CanadianShe_Wolf said:


> yuk JV! what on earth are ya tryng to do to me...heading out to store..back in coule of hours oR more!


Getting broccoli for the broccoli cake? Heh, heh.


----------



## Naughty Knitter (Apr 1, 2011)

I found this: http://www.geniuskitchen.com/recipe/christmas-wreath-appetizer-444111

I think using the greens sounds better. I think I use your idea and substitute what I think will make it work. It is fun to make up a recipe when you have such an easy guideline.


----------



## Loistec (Jan 25, 2011)

I found holiday spread recipes for blue cheese, cream cheese, and walnuts that sounded delish!

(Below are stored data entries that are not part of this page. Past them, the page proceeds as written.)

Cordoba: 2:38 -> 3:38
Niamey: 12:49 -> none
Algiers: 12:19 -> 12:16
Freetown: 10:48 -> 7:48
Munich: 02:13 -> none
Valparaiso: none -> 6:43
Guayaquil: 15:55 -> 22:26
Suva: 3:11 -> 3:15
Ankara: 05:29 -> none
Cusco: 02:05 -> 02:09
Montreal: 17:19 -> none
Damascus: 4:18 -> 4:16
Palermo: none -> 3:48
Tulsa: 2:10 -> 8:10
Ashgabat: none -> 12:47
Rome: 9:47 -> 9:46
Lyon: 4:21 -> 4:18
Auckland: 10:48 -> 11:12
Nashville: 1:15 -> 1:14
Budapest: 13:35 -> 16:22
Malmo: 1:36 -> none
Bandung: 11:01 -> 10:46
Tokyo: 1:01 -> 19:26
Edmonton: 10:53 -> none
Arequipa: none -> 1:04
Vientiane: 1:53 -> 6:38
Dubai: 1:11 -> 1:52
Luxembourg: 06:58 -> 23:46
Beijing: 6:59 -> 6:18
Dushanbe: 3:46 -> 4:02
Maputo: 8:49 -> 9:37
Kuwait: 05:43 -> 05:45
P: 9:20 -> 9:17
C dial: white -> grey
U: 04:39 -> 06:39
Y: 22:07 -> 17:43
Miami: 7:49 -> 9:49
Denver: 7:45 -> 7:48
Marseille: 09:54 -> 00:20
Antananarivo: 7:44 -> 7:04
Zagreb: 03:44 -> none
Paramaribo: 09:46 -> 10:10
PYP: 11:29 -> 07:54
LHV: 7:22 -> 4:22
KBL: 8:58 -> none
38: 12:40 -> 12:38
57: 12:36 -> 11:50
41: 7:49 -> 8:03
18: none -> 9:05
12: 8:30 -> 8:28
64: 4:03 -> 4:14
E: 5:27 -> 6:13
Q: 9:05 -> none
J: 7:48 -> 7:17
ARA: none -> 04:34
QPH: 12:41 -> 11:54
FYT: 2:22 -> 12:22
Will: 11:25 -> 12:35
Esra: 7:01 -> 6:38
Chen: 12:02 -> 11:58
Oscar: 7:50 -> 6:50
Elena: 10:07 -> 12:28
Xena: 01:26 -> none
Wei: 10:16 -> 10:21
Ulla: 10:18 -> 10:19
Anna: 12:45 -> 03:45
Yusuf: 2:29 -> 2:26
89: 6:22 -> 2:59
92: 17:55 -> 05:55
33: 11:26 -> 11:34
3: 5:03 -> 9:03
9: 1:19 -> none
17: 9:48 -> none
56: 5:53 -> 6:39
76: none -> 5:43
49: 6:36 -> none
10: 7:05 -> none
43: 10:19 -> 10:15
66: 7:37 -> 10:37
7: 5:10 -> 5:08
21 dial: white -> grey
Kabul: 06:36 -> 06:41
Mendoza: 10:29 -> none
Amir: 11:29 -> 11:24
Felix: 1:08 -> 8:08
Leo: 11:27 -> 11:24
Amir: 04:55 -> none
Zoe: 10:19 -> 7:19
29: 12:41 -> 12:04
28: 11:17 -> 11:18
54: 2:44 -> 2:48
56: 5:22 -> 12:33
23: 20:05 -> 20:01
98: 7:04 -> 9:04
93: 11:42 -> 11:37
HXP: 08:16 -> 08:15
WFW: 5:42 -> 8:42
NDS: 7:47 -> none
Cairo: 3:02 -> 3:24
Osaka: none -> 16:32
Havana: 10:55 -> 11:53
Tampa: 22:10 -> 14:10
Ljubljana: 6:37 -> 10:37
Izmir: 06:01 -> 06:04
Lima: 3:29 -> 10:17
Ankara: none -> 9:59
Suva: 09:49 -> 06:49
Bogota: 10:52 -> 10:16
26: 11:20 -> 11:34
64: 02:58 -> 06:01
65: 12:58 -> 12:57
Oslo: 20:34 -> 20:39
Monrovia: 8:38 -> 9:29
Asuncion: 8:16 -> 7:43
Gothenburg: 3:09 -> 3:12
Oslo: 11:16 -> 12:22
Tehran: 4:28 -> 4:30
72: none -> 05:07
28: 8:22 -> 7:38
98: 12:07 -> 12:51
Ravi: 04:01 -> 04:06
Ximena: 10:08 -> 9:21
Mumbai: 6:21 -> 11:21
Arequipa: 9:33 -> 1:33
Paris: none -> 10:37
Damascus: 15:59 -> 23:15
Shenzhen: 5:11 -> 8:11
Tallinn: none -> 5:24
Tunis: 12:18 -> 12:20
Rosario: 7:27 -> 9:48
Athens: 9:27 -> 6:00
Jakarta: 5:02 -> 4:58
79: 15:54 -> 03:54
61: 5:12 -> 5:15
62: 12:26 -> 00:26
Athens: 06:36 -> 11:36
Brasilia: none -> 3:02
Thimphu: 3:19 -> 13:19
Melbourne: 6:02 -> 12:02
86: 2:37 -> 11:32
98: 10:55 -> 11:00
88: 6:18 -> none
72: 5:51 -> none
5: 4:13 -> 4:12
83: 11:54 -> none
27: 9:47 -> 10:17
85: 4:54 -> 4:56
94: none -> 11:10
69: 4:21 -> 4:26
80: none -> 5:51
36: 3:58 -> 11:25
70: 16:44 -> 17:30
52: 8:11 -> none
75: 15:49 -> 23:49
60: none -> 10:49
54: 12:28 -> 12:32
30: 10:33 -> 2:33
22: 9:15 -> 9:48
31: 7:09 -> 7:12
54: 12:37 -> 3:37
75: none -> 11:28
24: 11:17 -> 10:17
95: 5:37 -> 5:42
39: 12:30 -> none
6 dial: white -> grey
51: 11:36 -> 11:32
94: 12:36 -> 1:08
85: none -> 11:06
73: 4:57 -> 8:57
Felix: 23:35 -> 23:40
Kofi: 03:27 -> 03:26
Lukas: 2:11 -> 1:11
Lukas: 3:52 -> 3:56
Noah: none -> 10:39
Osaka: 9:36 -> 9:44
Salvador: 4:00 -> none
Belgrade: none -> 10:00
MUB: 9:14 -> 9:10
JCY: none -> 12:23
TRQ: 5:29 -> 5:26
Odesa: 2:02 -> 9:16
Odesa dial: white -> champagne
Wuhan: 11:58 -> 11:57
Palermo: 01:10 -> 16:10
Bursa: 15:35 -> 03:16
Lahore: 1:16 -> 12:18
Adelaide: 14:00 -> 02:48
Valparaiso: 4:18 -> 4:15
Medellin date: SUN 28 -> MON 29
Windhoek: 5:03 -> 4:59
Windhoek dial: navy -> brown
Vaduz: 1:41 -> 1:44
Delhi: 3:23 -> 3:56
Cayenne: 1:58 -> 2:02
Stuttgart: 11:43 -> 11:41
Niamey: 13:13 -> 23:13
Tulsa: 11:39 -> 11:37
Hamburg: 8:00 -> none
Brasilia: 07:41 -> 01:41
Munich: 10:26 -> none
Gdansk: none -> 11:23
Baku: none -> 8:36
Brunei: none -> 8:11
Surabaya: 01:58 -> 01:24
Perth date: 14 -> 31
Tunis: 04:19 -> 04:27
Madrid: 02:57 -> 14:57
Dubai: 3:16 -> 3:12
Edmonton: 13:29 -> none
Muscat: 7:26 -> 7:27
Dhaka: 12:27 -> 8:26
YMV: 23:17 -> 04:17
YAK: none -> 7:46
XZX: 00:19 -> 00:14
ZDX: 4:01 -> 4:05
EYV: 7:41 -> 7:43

http://allrecipes.com/recipe/145197/blue-cheese-herb-spread/


----------



## Judy M (Feb 17, 2011)

cheese was probably mixed with sour cream or Ranch dressing.


----------



## onegrannygoose (May 13, 2011)

I don't know why you need the recipe it seems you have it down perfectly. what am I missing?


----------



## CanadianShe_Wolf (Nov 24, 2013)

onegrannygoose said:


> I don't know why you need the recipe it seems you have it down perfectly. what am I missing?


Beats me what yer missing BUT I hate to waste ingredients when I am not confident the recipe ingreds are correct..lolol


----------